In today's issue, we're looking at the company called the United States of America (NYSE ticker: DJIA). This investment idea belongs to the "wounded elephant" category, both quintessentially and symbolically, as the elephant is wounded indeed, so much so that it can't even stand up to the donkey in the November election. So you have fine assets such as millions of square miles of land, decaying but still good infrastructure, impressive scientific potential, and the undervalued military-industrial complex still carried on the books at cost. In addition you've got intangibles such as exellent printing presses that are capable of churning out record quantities of greenish paper in an unprecentedly short amount of time. The liabilities side of the balance sheet does not look pretty. There is some 5 trln of public debt, plus another 4 trln of intergovernmental debt. Add to this a further 53 trl dollars of unfunded promices, and you get the idea. Four years of mismanaged expansion have resulted in stagnating revenues and deteriorating profit margins. And the cash flow statement is a disaster. Budget shortfall has recently exceeded 400 bln, a result of ill-timed tax cuts for billionnaires and a failed joint venture to explore Iraki oil, which brings in losses that approach 200 bln a year.

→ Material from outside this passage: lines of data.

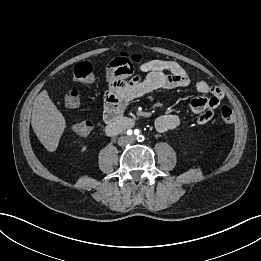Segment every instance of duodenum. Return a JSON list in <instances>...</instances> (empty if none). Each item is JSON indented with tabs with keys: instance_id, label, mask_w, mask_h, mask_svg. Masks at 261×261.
Listing matches in <instances>:
<instances>
[{
	"instance_id": "410a0bca",
	"label": "duodenum",
	"mask_w": 261,
	"mask_h": 261,
	"mask_svg": "<svg viewBox=\"0 0 261 261\" xmlns=\"http://www.w3.org/2000/svg\"><path fill=\"white\" fill-rule=\"evenodd\" d=\"M133 126V121L128 118H120L116 121L108 123L106 126V132L109 135H115L121 133Z\"/></svg>"
}]
</instances>
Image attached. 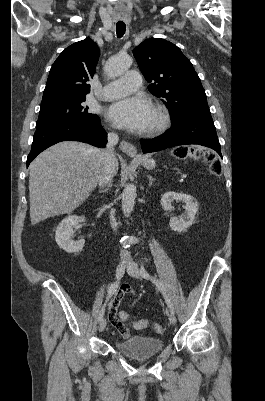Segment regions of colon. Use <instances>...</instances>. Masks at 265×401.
I'll list each match as a JSON object with an SVG mask.
<instances>
[{"label": "colon", "instance_id": "1", "mask_svg": "<svg viewBox=\"0 0 265 401\" xmlns=\"http://www.w3.org/2000/svg\"><path fill=\"white\" fill-rule=\"evenodd\" d=\"M174 156L178 159H186L189 157L199 158L201 153L190 147H180L174 151ZM205 162L209 165V171L211 174L218 176L221 173V165L217 161L216 157L212 153H205L203 155ZM110 323L119 331V333L127 338L129 331L124 325V321H129L135 329H144L149 325H152L153 329L157 333L163 332V327L158 323H150L147 320H131L130 316L125 311L109 312Z\"/></svg>", "mask_w": 265, "mask_h": 401}]
</instances>
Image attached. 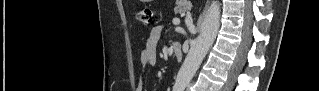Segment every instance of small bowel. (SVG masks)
Listing matches in <instances>:
<instances>
[{"mask_svg": "<svg viewBox=\"0 0 319 91\" xmlns=\"http://www.w3.org/2000/svg\"><path fill=\"white\" fill-rule=\"evenodd\" d=\"M162 30L161 25H157L151 29L146 44L140 54V63L143 67L156 65L157 46L162 35Z\"/></svg>", "mask_w": 319, "mask_h": 91, "instance_id": "c3829d8e", "label": "small bowel"}]
</instances>
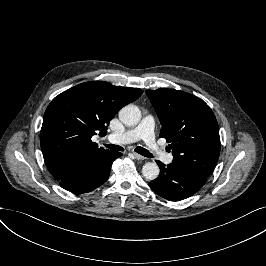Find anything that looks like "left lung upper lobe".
<instances>
[{
	"mask_svg": "<svg viewBox=\"0 0 266 266\" xmlns=\"http://www.w3.org/2000/svg\"><path fill=\"white\" fill-rule=\"evenodd\" d=\"M162 124L160 137L171 143L173 163L191 167L209 176L220 154L217 120L201 99L178 90H147Z\"/></svg>",
	"mask_w": 266,
	"mask_h": 266,
	"instance_id": "5c2ea615",
	"label": "left lung upper lobe"
}]
</instances>
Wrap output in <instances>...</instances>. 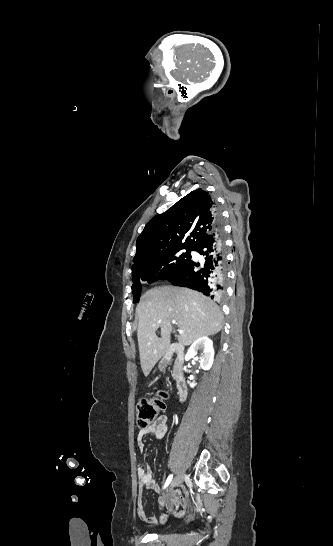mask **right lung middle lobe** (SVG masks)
<instances>
[{
	"label": "right lung middle lobe",
	"instance_id": "1",
	"mask_svg": "<svg viewBox=\"0 0 333 546\" xmlns=\"http://www.w3.org/2000/svg\"><path fill=\"white\" fill-rule=\"evenodd\" d=\"M183 249H185L186 252H184ZM192 250L193 247H183L167 251L159 256V258L152 264L151 268L132 274L134 303L138 302L140 298L141 280L151 283L156 280L167 279L191 258L190 252Z\"/></svg>",
	"mask_w": 333,
	"mask_h": 546
}]
</instances>
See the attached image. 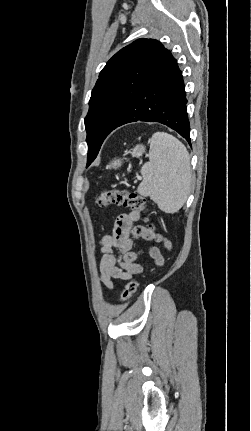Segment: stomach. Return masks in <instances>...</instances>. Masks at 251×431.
<instances>
[{
  "instance_id": "0dacf381",
  "label": "stomach",
  "mask_w": 251,
  "mask_h": 431,
  "mask_svg": "<svg viewBox=\"0 0 251 431\" xmlns=\"http://www.w3.org/2000/svg\"><path fill=\"white\" fill-rule=\"evenodd\" d=\"M144 151H145V147L143 145H137V146L134 147V149H132L131 154L134 157H139V156H141L144 153ZM121 164H122V162H121L120 159H115L111 163L110 167L111 168H118V167L121 166Z\"/></svg>"
}]
</instances>
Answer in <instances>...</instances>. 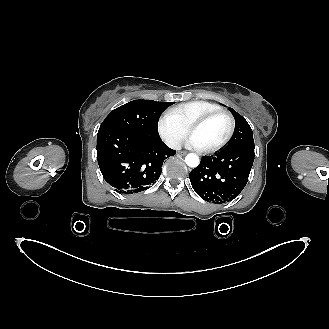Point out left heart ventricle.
<instances>
[{"instance_id": "obj_1", "label": "left heart ventricle", "mask_w": 329, "mask_h": 329, "mask_svg": "<svg viewBox=\"0 0 329 329\" xmlns=\"http://www.w3.org/2000/svg\"><path fill=\"white\" fill-rule=\"evenodd\" d=\"M228 130V119L225 116H218L195 128L191 135L197 140L200 148H210L221 142Z\"/></svg>"}]
</instances>
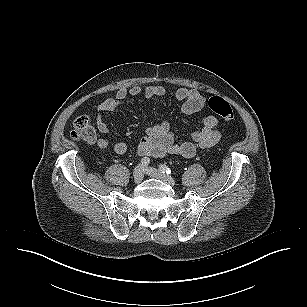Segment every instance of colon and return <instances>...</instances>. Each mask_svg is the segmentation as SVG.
Returning <instances> with one entry per match:
<instances>
[{
	"instance_id": "1",
	"label": "colon",
	"mask_w": 307,
	"mask_h": 307,
	"mask_svg": "<svg viewBox=\"0 0 307 307\" xmlns=\"http://www.w3.org/2000/svg\"><path fill=\"white\" fill-rule=\"evenodd\" d=\"M209 109L222 117L226 121L234 119V113L229 103L221 97H212L208 100ZM73 140L95 142L97 140L96 131L91 121L86 116H80L75 119L73 129L71 131Z\"/></svg>"
}]
</instances>
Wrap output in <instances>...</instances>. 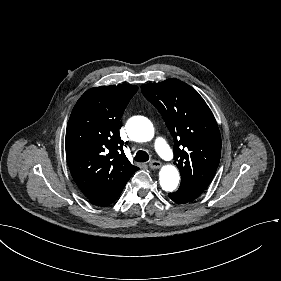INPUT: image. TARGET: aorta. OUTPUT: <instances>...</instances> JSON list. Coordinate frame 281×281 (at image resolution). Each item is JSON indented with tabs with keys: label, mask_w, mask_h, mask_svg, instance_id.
Returning a JSON list of instances; mask_svg holds the SVG:
<instances>
[{
	"label": "aorta",
	"mask_w": 281,
	"mask_h": 281,
	"mask_svg": "<svg viewBox=\"0 0 281 281\" xmlns=\"http://www.w3.org/2000/svg\"><path fill=\"white\" fill-rule=\"evenodd\" d=\"M129 136L137 142H147L154 137V127L145 117H135L127 123ZM180 175L173 165H165L159 172L160 186L164 191L172 192L176 189Z\"/></svg>",
	"instance_id": "1"
}]
</instances>
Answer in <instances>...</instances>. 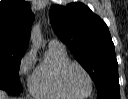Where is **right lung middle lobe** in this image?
I'll use <instances>...</instances> for the list:
<instances>
[{
	"label": "right lung middle lobe",
	"mask_w": 128,
	"mask_h": 99,
	"mask_svg": "<svg viewBox=\"0 0 128 99\" xmlns=\"http://www.w3.org/2000/svg\"><path fill=\"white\" fill-rule=\"evenodd\" d=\"M24 52L0 50V89L20 94L19 65Z\"/></svg>",
	"instance_id": "1"
}]
</instances>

My turnaround thesis hinges on the new CEO who is likely to undertake several important steps to streamline this ship, on the improved competetiveness resulting from the debacle, and on the unlocking of the value of assets and intangibles. First, I expect the new management to fully utilize its most valuable asset - the printing press in a painful but necessary effort to devalue the 5 trl dollars of public debt. I also expect it to reform its underfunded pension program, winning concessions from retirees through the process known as underreporting inflation. The plan of action has been drawn by the Bureau of Labor Statistics as early as the 1990s, but the half-hearted efforts of the old management lacked commitment and resulted in only modest savings. In addition, inflation remained too low over the past decade, making it harder to eke out a substantial profit by underreporting it. This is all about to change, however, as the new CFO Bernanke is launching an ambitious new program to bring the rate of inflation to double digits. I expect the inflationary tax on creditors to reduce the public debt to a more manageable 3 trl in real terms, and strike some 30 trl of unfunded promices off the balance sheet. A decision to exit the Iraki market should provide a near-term catalyst, resulting in 200 bln of savings. Another (admittedly less likely) possibility of repealing tax cuts promised by the old management could save a comparable amount, effectively reducing the budget shortfall to zero. Devalation of the dolar should provide an additional tailwind. Recent statistics suggests that the weaker dollar is already resulting in an improved balance of trade - a trend that should pick up in the next several years. In a separate development, the housing sector, which is responsible for the lion's share of the company's revenue, is back on track after the CFO Bernanke offered price guarantees for mortgage-backed paper, putting the floor under the market. Yet another potential catalyst is the advance in solar technologies, which should gradually deflate the oil bubble by the end of the next decade. Also, rumors from the corporate headquarters indicate that several plans of a health care reform are being drawn. If successful, such a reform could trim the corporate deadwood, adding up to 7% of GDP to the bottom line. With the combination of increasing revenues, higher profit margins, and inflation, I can easily see DJIA reaching 40,000-50,000 over next 10 years.
Bottom line: This company won't double overnight, but if the investment thesis plays out, it should offer a steady return on investment with a minimal risk. This solid, reliable, and ultimately too-big-to-fail enterprise should provide a nice balance to any international portfolio.